Abstract: Spatial reasoning in 3D space is central to human cognition and indispensable for embodied tasks such as navigation and manipulation. However, state-of-the-art vision-language models (VLMs) struggle frequently with tasks as simple as anticipating how a scene will look after an egocentric motion: they perceive 2D images but lack an internal model of 3D dynamics. We therefore propose MindJourney, a test-time scaling framework that grants a VLM with this missing capability by coupling it to a controllable world model based on video diffusion. The VLM iteratively sketches a concise camera trajectory, while the world model synthesizes the corresponding view at each step. The VLM then reasons over this multi-view evidence gathered during the interactive exploration. Without any fine-tuning, our MindJourney achieves over an average 7.7% performance boost on the representative spatial reasoning benchmark SAT, showing that pairing VLMs with world models for test-time scaling offers a simple, plug-and-play route to robust 3D reasoning. Meanwhile, our method also improves upon the test-time inference VLMs trained through reinforcement learning, which demonstrates the potential of our method that utilizes world models for test-time scaling.
Authors (8)
Yuncong Yang
Jiageng Liu
Zheyuan Zhang
Siyuan Zhou
Reuben Tan
Jianwei Yang
+2 more
Submitted
July 16, 2025
arXiv Category
cs.CV
arXiv PDF

Key Contributions

MindJourney is a test-time scaling framework that equips VLMs with spatial reasoning capabilities by coupling them with a video diffusion-based world model.
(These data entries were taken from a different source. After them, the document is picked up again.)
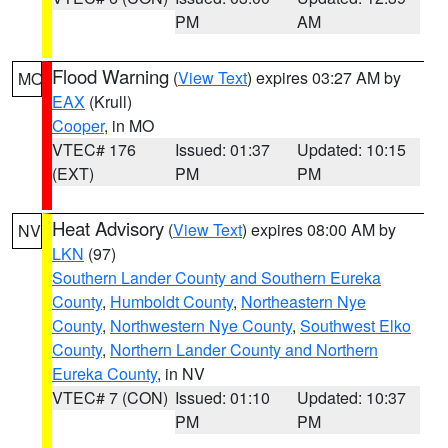
PM
AM
Flood Warning
(
View Text
) expires 03:27 AM by
MO
EAX
(Krull)
Cooper
, in MO
VTEC# 176
Issued: 01:37
Updated: 10:15
(EXT)
PM
PM
Heat Advisory
(
View Text
) expires 08:00 AM by
NV
LKN
(97)
Southern Lander County and Southern Eureka
County
,
Humboldt County
,
Northeastern Nye
County
,
Northwestern Nye County
,
Southwest Elko
County
,
Northern Lander County and Northern
Eureka County
, in NV
VTEC# 7 (CON)
Issued: 01:10
Updated: 10:37
PM
PM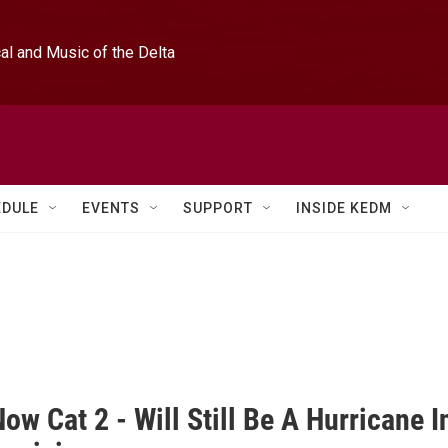
l and Music of the Delta
EDULE
EVENTS
SUPPORT
INSIDE KEDM
ow Cat 2 - Will Still Be A Hurricane I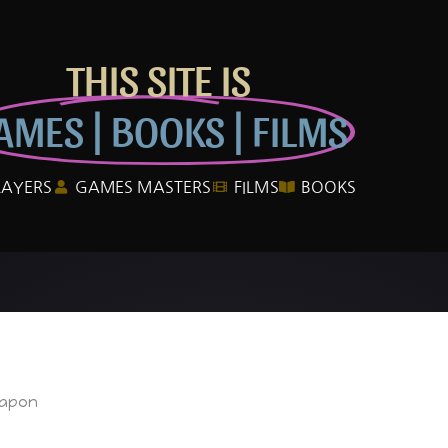
THIS SITE IS
AMES | BOOKS | FILMS
LAYERS
GAMES MASTERS
FILMS
BOOKS
eapon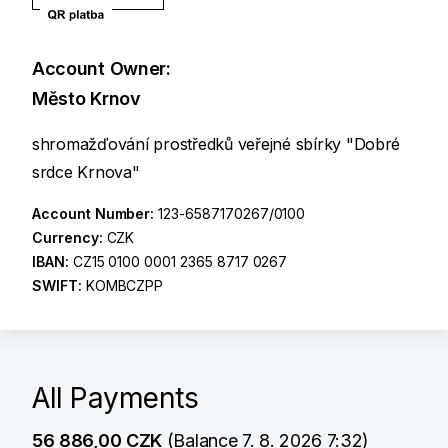
Account Owner:
Město Krnov
shromažďování prostředků veřejné sbírky "Dobré
srdce Krnova"
Account Number:
123-6587170267/0100
Currency:
CZK
IBAN:
CZ15 0100 0001 2365 8717 0267
SWIFT:
KOMBCZPP
All Payments
56 886,00 CZK
(Balance 7. 8. 2026 7:32)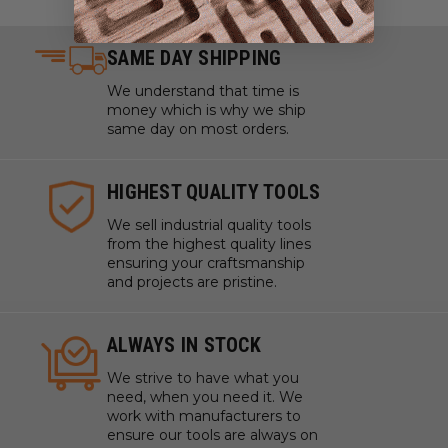
SAME DAY SHIPPING
We understand that time is
money which is why we ship
same day on most orders.
HIGHEST QUALITY TOOLS
We sell industrial quality tools
from the highest quality lines
ensuring your craftsmanship
and projects are pristine.
ALWAYS IN STOCK
We strive to have what you
need, when you need it. We
work with manufacturers to
ensure our tools are always on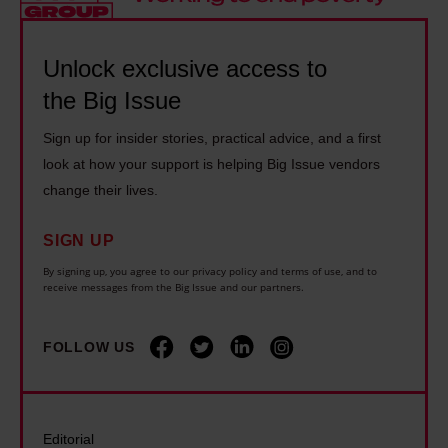
h
r
I
i
e
L
s
g
B
Unlock exclusive access to
o
s
I
i
v
u
the Big Issue
s
g
e
e
s
Sign up for insider stories, practical advice, and a first
I
w
:
u
look at how your support is helping Big Issue vendors
s
i
S
e
change their lives.
s
t
i
:
u
h
r
SIGN UP
T
e
P
C
h
By signing up, you agree to our privacy policy and terms of use, and to
:
h
receive messages from the Big Issue and our partners.
h
e
S
i
r
A
k
l
i
FOLLOW US
n
i
i
s
d
n
p
H
y
i
C
o
B
Editorial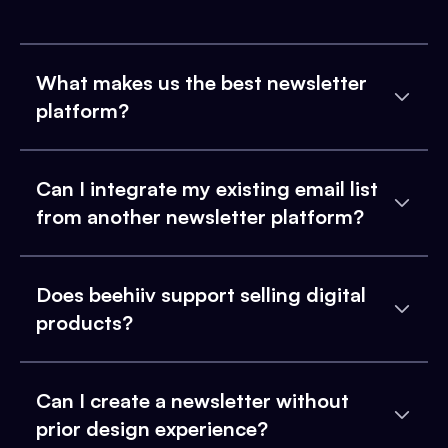
What makes us the best newsletter
platform?
Can I integrate my existing email list
from another newsletter platform?
Does beehiiv support selling digital
products?
Can I create a newsletter without
prior design experience?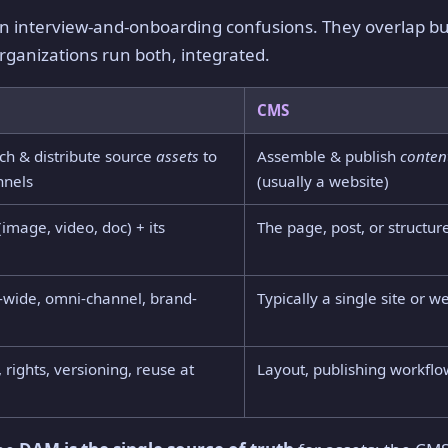
interview-and-onboarding confusions. They overlap but
ganizations run both, integrated.
CMS
ich & distribute source
assets
to
Assemble & publish
conten
nnels
(usually a website)
(image, video, doc) + its
The page, post, or structur
-wide, omni-channel, brand-
Typically a single site or 
, rights, versioning, reuse at
Layout, publishing workfl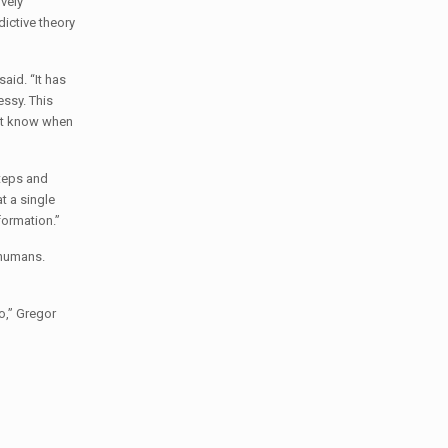
ively
dictive theory
aid. “It has
essy. This
n’t know when
steps and
t a single
formation.”
 humans.
o,” Gregor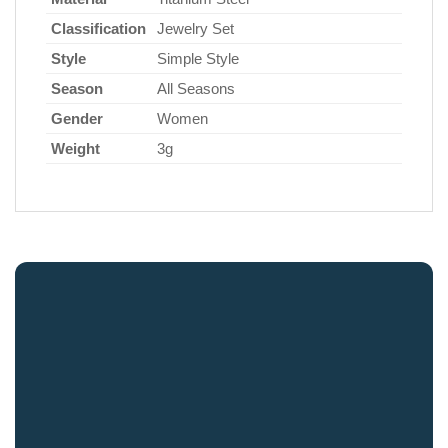
Classification
Jewelry Set
Style
Simple Style
Season
All Seasons
Gender
Women
Weight
3g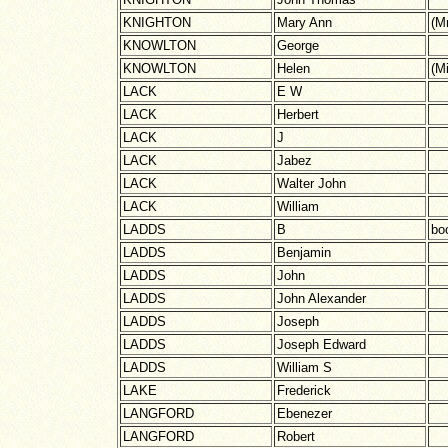
KNIGHTON
Mary Ann
(M
KNOWLTON
George
KNOWLTON
Helen
(M
LACK
E W
LACK
Herbert
LACK
J
LACK
Jabez
LACK
Walter John
LACK
William
LADDS
B
boo
LADDS
Benjamin
LADDS
John
LADDS
John Alexander
LADDS
Joseph
LADDS
Joseph Edward
LADDS
William S
LAKE
Frederick
LANGFORD
Ebenezer
LANGFORD
Robert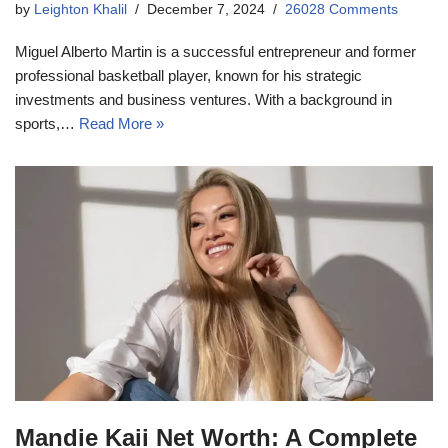
by
Leighton Khalil
December 7, 2024
26028 Comments
Miguel Alberto Martin is a successful entrepreneur and former
professional basketball player, known for his strategic
investments and business ventures. With a background in
sports,…
Read More »
Mandie Kaii Net Worth: A Complete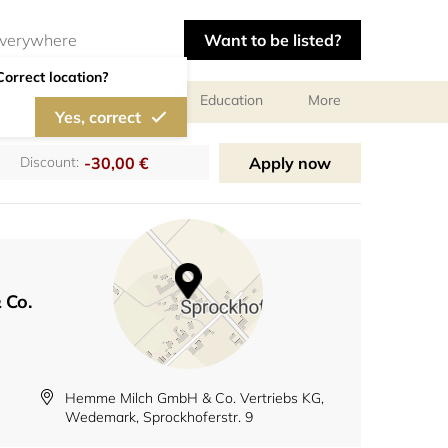
Want to be listed?
Correct location?
al meetings and services
Education
More
Yes, correct
-30,00 €
Apply now
Discount:
 Co.
Hemme Milch GmbH & Co. Vertriebs KG,
Wedemark, Sprockhoferstr. 9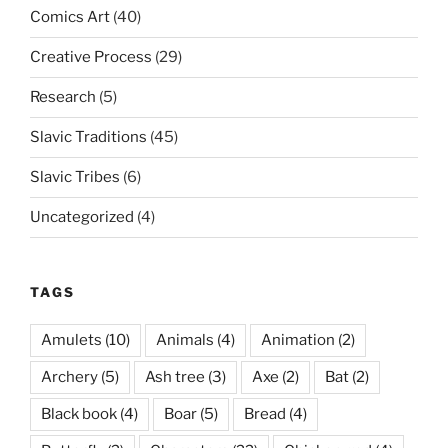
Comics Art
(40)
Creative Process
(29)
Research
(5)
Slavic Traditions
(45)
Slavic Tribes
(6)
Uncategorized
(4)
TAGS
Amulets
(10)
Animals
(4)
Animation
(2)
Archery
(5)
Ash tree
(3)
Axe
(2)
Bat
(2)
Black book
(4)
Boar
(5)
Bread
(4)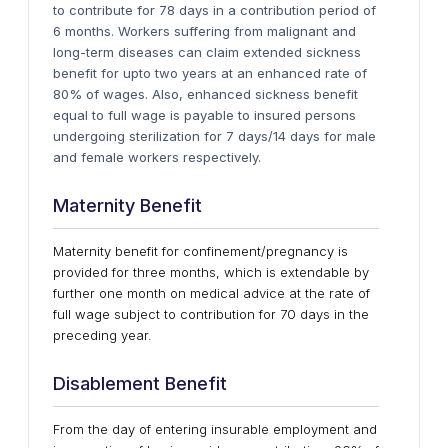
to contribute for 78 days in a contribution period of
6 months. Workers suffering from malignant and
long-term diseases can claim extended sickness
benefit for upto two years at an enhanced rate of
80% of wages. Also, enhanced sickness benefit
equal to full wage is payable to insured persons
undergoing sterilization for 7 days/14 days for male
and female workers respectively.
Maternity Benefit
Maternity benefit for confinement/pregnancy is
provided for three months, which is extendable by
further one month on medical advice at the rate of
full wage subject to contribution for 70 days in the
preceding year.
Disablement Benefit
From the day of entering insurable employment and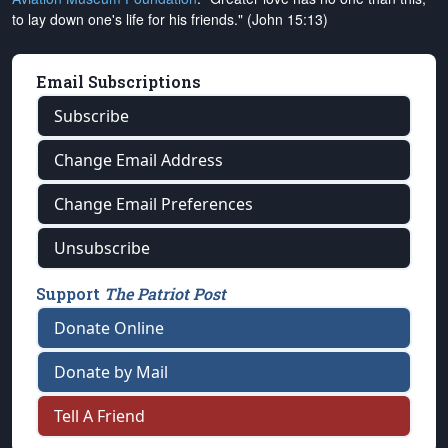
to lay down one's life for his friends." (John 15:13)
Email Subscriptions
Subscribe
Change Email Address
Change Email Preferences
Unsubscribe
Support
The Patriot Post
Donate Online
Donate by Mail
Tell A Friend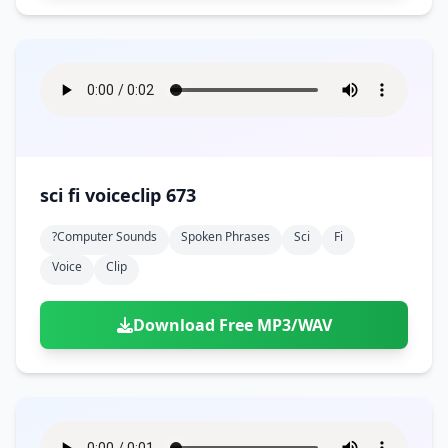
sci fi voiceclip 673
?computer Sounds
Spoken Phrases
Sci
Fi
Voice
Clip
Download Free MP3/WAV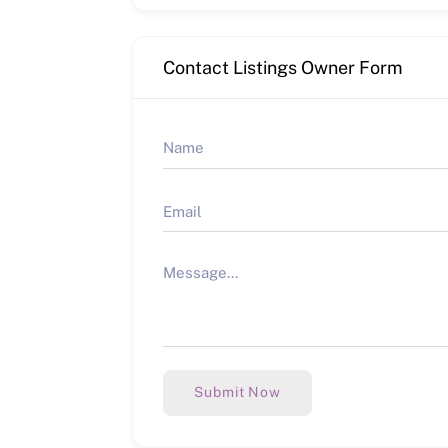
Contact Listings Owner Form
Submit Now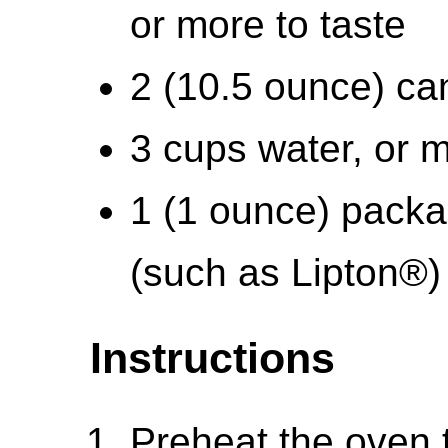
or more to taste
2 (10.5 ounce) ca
3 cups water, or 
1 (1 ounce) packa
(such as Lipton®)
Instructions
Preheat the oven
It allows the VLM to iteratively explore a scene by sketching camera trajectories and synthesizing views, enabling reasoning over multi-view evidence without fine-tuning, significantly boosting performance on spatial reasoning benchmarks.

Business Value

Enhances the ability of AI agents (robots, virtual assistants) to understand and interact with 3D environments, crucial for tasks like autonomous driving, robotics manipulation, and immersive virtual experiences. This leads to more capable and safer AI systems in complex physical or simulated spaces.